=== Begin Enclosure ===

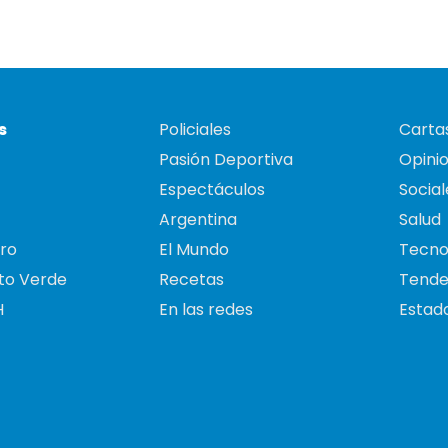
s
Policiales
Cartas
Pasión Deportiva
Opini
Espectáculos
Social
Argentina
Salud
ro
El Mundo
Tecno
to Verde
Recetas
Tende
H
En las redes
Estado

=== End Enclosure ===

### WORK TO BE COMPLETED
What is needed is an exact repetition of every entry, without the pictures.

### SOLUTION TO THIS TASK
s
Policiales
Cartas
Pasión Deportiva
Opini
Espectáculos
Social
Argentina
Salud
ro
El Mundo
Tecno
to Verde
Recetas
Tende
H
En las redes
Estado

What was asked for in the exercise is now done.